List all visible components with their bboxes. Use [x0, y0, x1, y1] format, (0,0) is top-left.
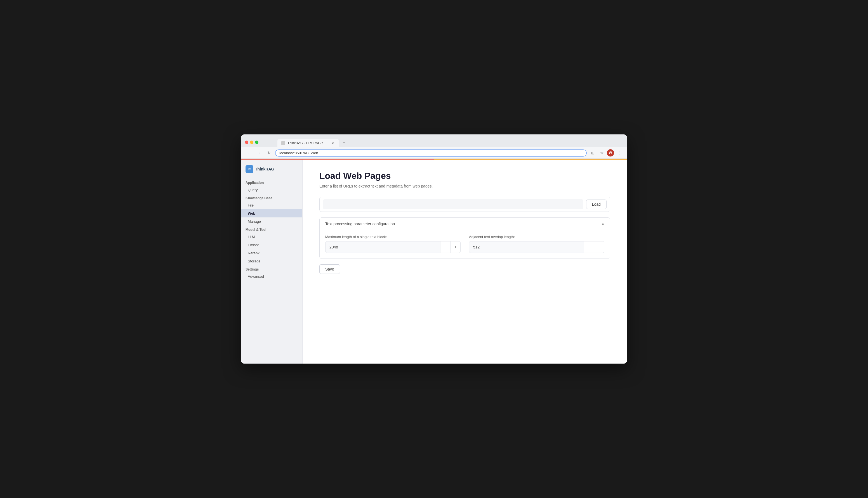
address-text: localhost:8501/KB_Web	[280, 151, 583, 155]
max-length-decrement-button[interactable]: −	[440, 241, 450, 253]
sidebar-item-advanced-label: Advanced	[248, 274, 264, 279]
page-title: Load Web Pages	[319, 171, 610, 181]
logo-icon: ≋	[246, 165, 254, 173]
sidebar-item-web-label: Web	[248, 211, 255, 215]
sidebar-item-advanced[interactable]: Advanced	[241, 273, 302, 280]
sidebar-item-manage[interactable]: Manage	[241, 218, 302, 225]
traffic-light-green[interactable]	[255, 141, 258, 144]
menu-icon[interactable]: ⋮	[615, 149, 623, 157]
sidebar-item-web[interactable]: Web	[241, 209, 302, 218]
sidebar-item-storage[interactable]: Storage	[241, 257, 302, 265]
overlap-input-row: 512 − +	[469, 241, 604, 253]
sidebar-item-file[interactable]: File	[241, 201, 302, 209]
sidebar-item-query[interactable]: Query	[241, 186, 302, 194]
overlap-decrement-button[interactable]: −	[584, 241, 594, 253]
sidebar-item-rerank[interactable]: Rerank	[241, 249, 302, 257]
browser-toolbar: ← → ↻ localhost:8501/KB_Web ⊞ ☆ W ⋮	[241, 147, 627, 159]
load-button[interactable]: Load	[586, 199, 607, 209]
sidebar-section-knowledge-base: Knowledge Base	[241, 194, 302, 201]
forward-button[interactable]: →	[255, 149, 263, 157]
sidebar-item-file-label: File	[248, 203, 254, 207]
chevron-up-icon: ∧	[601, 222, 604, 226]
browser-window: ThinkRAG - LLM RAG system... ✕ + ← → ↻ l…	[241, 134, 627, 364]
save-button[interactable]: Save	[319, 264, 340, 274]
max-length-increment-button[interactable]: +	[450, 241, 460, 253]
sidebar-item-rerank-label: Rerank	[248, 251, 259, 255]
sidebar: ≋ ThinkRAG Application Query Knowledge B…	[241, 160, 302, 364]
max-length-value: 2048	[325, 242, 440, 252]
sidebar-item-embed[interactable]: Embed	[241, 241, 302, 249]
sidebar-item-embed-label: Embed	[248, 243, 259, 247]
max-length-input-row: 2048 − +	[325, 241, 461, 253]
user-avatar[interactable]: W	[607, 149, 614, 157]
overlap-value: 512	[469, 242, 584, 252]
tab-bar: ThinkRAG - LLM RAG system... ✕ +	[261, 137, 348, 147]
config-panel: Text processing parameter configuration …	[319, 218, 610, 259]
bookmark-icon[interactable]: ☆	[598, 149, 606, 157]
tab-title: ThinkRAG - LLM RAG system...	[287, 141, 328, 145]
tab-close-button[interactable]: ✕	[331, 141, 335, 145]
config-field-overlap: Adjacent text overlap length: 512 − +	[469, 235, 604, 253]
sidebar-section-settings: Settings	[241, 265, 302, 273]
logo-text: ThinkRAG	[255, 167, 274, 171]
url-input-area: Load	[319, 197, 610, 212]
sidebar-item-storage-label: Storage	[248, 259, 261, 263]
traffic-lights	[245, 141, 258, 144]
browser-tab-active[interactable]: ThinkRAG - LLM RAG system... ✕	[277, 139, 339, 147]
new-tab-button[interactable]: +	[340, 139, 348, 147]
sidebar-item-query-label: Query	[248, 188, 258, 192]
back-button[interactable]: ←	[245, 149, 253, 157]
logo-icon-glyph: ≋	[248, 167, 251, 171]
sidebar-item-manage-label: Manage	[248, 219, 261, 224]
browser-titlebar: ThinkRAG - LLM RAG system... ✕ +	[241, 134, 627, 147]
sidebar-section-application: Application	[241, 179, 302, 186]
config-panel-title: Text processing parameter configuration	[325, 222, 395, 226]
traffic-light-red[interactable]	[245, 141, 248, 144]
address-bar[interactable]: localhost:8501/KB_Web	[275, 149, 587, 157]
sidebar-item-llm[interactable]: LLM	[241, 233, 302, 241]
sidebar-logo: ≋ ThinkRAG	[241, 165, 302, 179]
config-field-overlap-label: Adjacent text overlap length:	[469, 235, 604, 239]
main-content: Load Web Pages Enter a list of URLs to e…	[302, 160, 627, 364]
traffic-light-yellow[interactable]	[250, 141, 254, 144]
config-field-max-length-label: Maximum length of a single text block:	[325, 235, 461, 239]
config-field-max-length: Maximum length of a single text block: 2…	[325, 235, 461, 253]
app-layout: ≋ ThinkRAG Application Query Knowledge B…	[241, 160, 627, 364]
sidebar-item-llm-label: LLM	[248, 235, 255, 239]
overlap-increment-button[interactable]: +	[594, 241, 604, 253]
url-input[interactable]	[323, 199, 583, 209]
config-row: Maximum length of a single text block: 2…	[325, 235, 604, 253]
sidebar-section-model-tool: Model & Tool	[241, 225, 302, 233]
browser-chrome: ThinkRAG - LLM RAG system... ✕ + ← → ↻ l…	[241, 134, 627, 159]
reload-button[interactable]: ↻	[265, 149, 273, 157]
toolbar-actions: ⊞ ☆ W ⋮	[589, 149, 623, 157]
config-panel-header[interactable]: Text processing parameter configuration …	[320, 218, 610, 230]
tab-favicon	[281, 141, 285, 145]
page-description: Enter a list of URLs to extract text and…	[319, 184, 610, 188]
config-panel-body: Maximum length of a single text block: 2…	[320, 230, 610, 259]
translate-icon[interactable]: ⊞	[589, 149, 597, 157]
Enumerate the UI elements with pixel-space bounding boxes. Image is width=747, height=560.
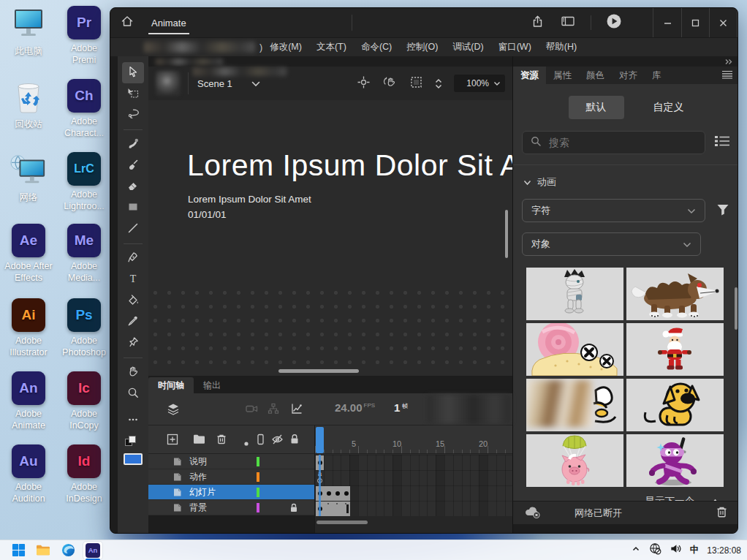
- stage-canvas[interactable]: Lorem Ipsum Dolor Sit Amet Lorem Ipsum D…: [148, 100, 512, 376]
- taskbar-animate-button[interactable]: An: [83, 542, 102, 559]
- menu-control[interactable]: 控制(O): [399, 38, 445, 57]
- playhead-marker[interactable]: [316, 427, 324, 453]
- desktop-icon-network[interactable]: 网络: [0, 152, 58, 203]
- ime-indicator[interactable]: 中: [690, 544, 699, 556]
- panel-trash-icon[interactable]: [715, 505, 729, 521]
- start-button[interactable]: [9, 542, 28, 559]
- asset-thumbnail-pig[interactable]: [526, 434, 623, 487]
- asset-thumbnail-snail[interactable]: [526, 323, 623, 376]
- object-type-select[interactable]: 对象: [522, 232, 701, 256]
- active-color-swatch[interactable]: [124, 453, 143, 465]
- asset-warp-tool[interactable]: [122, 333, 144, 354]
- layer-row-shuoming[interactable]: 说明: [148, 454, 314, 469]
- panel-menu-icon[interactable]: [721, 69, 733, 82]
- tab-output[interactable]: 输出: [194, 377, 230, 393]
- layer-row-huandengpian-selected[interactable]: 幻灯片: [148, 485, 314, 500]
- eyedropper-tool[interactable]: [122, 311, 144, 333]
- tab-color[interactable]: 颜色: [579, 67, 612, 84]
- new-layer-button[interactable]: [166, 433, 179, 449]
- desktop-icon-lightroom[interactable]: LrC Adobe Lightroo...: [54, 152, 114, 213]
- desktop-icon-media-encoder[interactable]: Me Adobe Media...: [54, 224, 114, 284]
- show-next-clipped-row[interactable]: 显示下一个: [513, 493, 738, 501]
- desktop-icon-audition[interactable]: Au Adobe Audition: [0, 444, 58, 505]
- mode-custom-button[interactable]: 自定义: [653, 101, 684, 114]
- layer-locked-icon[interactable]: [289, 502, 299, 516]
- menu-modify[interactable]: 修改(M): [262, 38, 309, 57]
- menu-debug[interactable]: 调试(D): [445, 38, 490, 57]
- camera-icon[interactable]: [245, 402, 259, 418]
- timeline-horizontal-scrollbar[interactable]: [316, 521, 368, 524]
- desktop-icon-character-animator[interactable]: Ch Adobe Charact...: [54, 79, 114, 140]
- paint-bucket-tool[interactable]: [122, 290, 144, 311]
- fluid-brush-tool[interactable]: [122, 134, 144, 155]
- keyframe-span-locked[interactable]: [316, 502, 350, 516]
- new-folder-button[interactable]: [192, 433, 206, 448]
- layer-parenting-icon[interactable]: [267, 402, 280, 418]
- zoom-tool[interactable]: [122, 383, 144, 404]
- close-button[interactable]: [709, 8, 737, 37]
- keyframe-span-selected[interactable]: [316, 486, 350, 501]
- frames-area[interactable]: 5 10 15 20 a: [315, 425, 512, 533]
- maximize-button[interactable]: [681, 8, 709, 37]
- current-frame-value[interactable]: 1: [394, 401, 400, 414]
- desktop-icon-incopy[interactable]: Ic Adobe InCopy: [54, 371, 114, 432]
- zoom-stepper[interactable]: [435, 78, 442, 89]
- tab-align[interactable]: 对齐: [612, 67, 645, 84]
- minimize-button[interactable]: [653, 8, 681, 37]
- asset-thumbnail-ninja[interactable]: [626, 434, 724, 487]
- lock-layers-icon[interactable]: [289, 433, 300, 448]
- section-chevron-icon[interactable]: [523, 177, 531, 188]
- desktop-icon-illustrator[interactable]: Ai Adobe Illustrator: [0, 298, 58, 359]
- layer-row-beijing[interactable]: 背景: [148, 500, 314, 515]
- frames-grid[interactable]: a: [315, 455, 512, 516]
- more-tools-button[interactable]: [122, 410, 144, 431]
- scene-name[interactable]: Scene 1: [197, 78, 232, 89]
- tab-assets[interactable]: 资源: [513, 67, 546, 84]
- filter-icon[interactable]: [716, 203, 730, 219]
- tab-library[interactable]: 库: [645, 67, 669, 84]
- stage-title-text[interactable]: Lorem Ipsum Dolor Sit Amet: [187, 148, 512, 183]
- playhead-line[interactable]: [319, 455, 321, 517]
- pen-tool[interactable]: [122, 248, 144, 269]
- stage-subtitle-text[interactable]: Lorem Ipsum Dolor Sit Amet: [188, 194, 311, 205]
- subselection-tool[interactable]: [122, 83, 144, 105]
- title-bar[interactable]: Animate: [110, 8, 737, 37]
- asset-thumbnail-santa[interactable]: [626, 323, 724, 376]
- asset-thumbnail-dog-censored[interactable]: [526, 379, 623, 431]
- section-title[interactable]: 动画: [537, 175, 556, 189]
- scene-thumbnail-censored[interactable]: [156, 71, 181, 96]
- layer-row-dongzuo[interactable]: 动作: [148, 469, 314, 485]
- asset-thumbnail-dog[interactable]: [626, 379, 724, 431]
- menu-window[interactable]: 窗口(W): [491, 38, 539, 57]
- file-explorer-button[interactable]: [34, 542, 53, 559]
- line-tool[interactable]: [122, 219, 144, 240]
- clock[interactable]: 13:28:08: [707, 545, 741, 556]
- delete-layer-button[interactable]: [215, 433, 228, 449]
- character-type-select[interactable]: 字符: [522, 199, 705, 222]
- hand-tool[interactable]: [122, 362, 144, 383]
- asset-thumbnail-mummy[interactable]: [526, 268, 623, 320]
- network-disconnected-icon[interactable]: [649, 542, 661, 558]
- desktop-icon-photoshop[interactable]: Ps Adobe Photoshop: [54, 298, 114, 359]
- menu-commands[interactable]: 命令(C): [354, 38, 399, 57]
- lasso-tool[interactable]: [122, 105, 144, 126]
- timeline-ruler[interactable]: 5 10 15 20: [315, 425, 512, 454]
- fps-value[interactable]: 24.00: [335, 401, 363, 414]
- workspace-button[interactable]: [560, 15, 576, 31]
- menu-help[interactable]: 帮助(H): [539, 38, 584, 57]
- asset-search-box[interactable]: [522, 131, 705, 154]
- text-tool[interactable]: T: [122, 269, 144, 290]
- test-movie-button[interactable]: [606, 15, 622, 31]
- list-view-icon[interactable]: [714, 135, 730, 151]
- desktop-icon-animate[interactable]: An Adobe Animate: [0, 371, 58, 432]
- stage-horizontal-scrollbar[interactable]: [278, 369, 359, 373]
- tab-properties[interactable]: 属性: [546, 67, 579, 84]
- menu-text[interactable]: 文本(T): [309, 38, 354, 57]
- frame-graph-icon[interactable]: [290, 402, 303, 418]
- volume-icon[interactable]: [670, 542, 682, 558]
- zoom-level-select[interactable]: 100%: [454, 75, 505, 92]
- hide-layers-icon[interactable]: [270, 433, 284, 449]
- rotation-tool-icon[interactable]: [382, 75, 398, 92]
- desktop-icon-premiere[interactable]: Pr Adobe Premi: [54, 6, 114, 67]
- asset-thumbnail-wolf[interactable]: [626, 268, 724, 320]
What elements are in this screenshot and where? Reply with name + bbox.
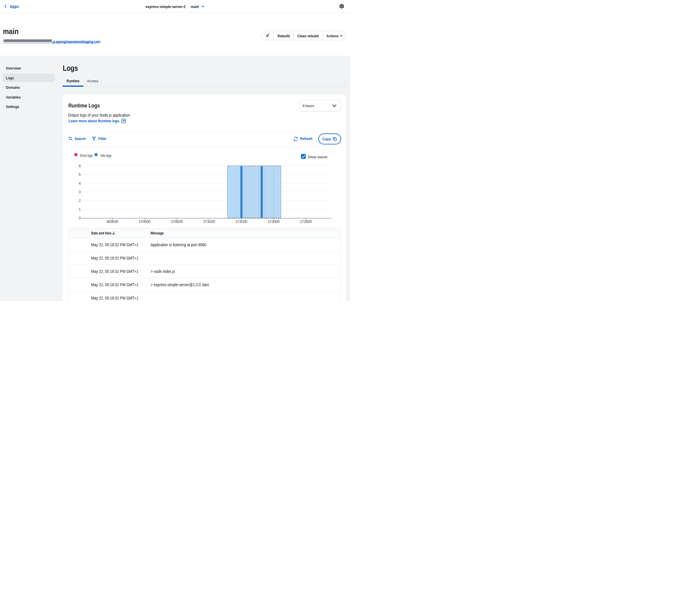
svg-text:0: 0 bbox=[79, 216, 81, 220]
svg-text:16:55:00: 16:55:00 bbox=[106, 219, 118, 224]
svg-text:1: 1 bbox=[79, 208, 81, 212]
svg-text:17:25:00: 17:25:00 bbox=[300, 219, 312, 224]
svg-text:6: 6 bbox=[79, 164, 81, 168]
svg-text:3: 3 bbox=[79, 190, 81, 194]
svg-text:4: 4 bbox=[79, 182, 81, 186]
svg-text:17:05:00: 17:05:00 bbox=[171, 219, 183, 224]
svg-text:17:00:00: 17:00:00 bbox=[139, 219, 151, 224]
svg-text:17:15:00: 17:15:00 bbox=[235, 219, 247, 224]
svg-text:5: 5 bbox=[79, 172, 81, 177]
svg-text:17:20:00: 17:20:00 bbox=[268, 219, 280, 224]
svg-text:17:10:00: 17:10:00 bbox=[203, 219, 215, 224]
svg-text:2: 2 bbox=[79, 199, 81, 203]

§ What you will do: Across the data, pull every line containing the string "locked".

§ Result of the task:
- layer-locked-icon[interactable]: [289, 502, 299, 516]
- keyframe-span-locked[interactable]: [316, 502, 350, 516]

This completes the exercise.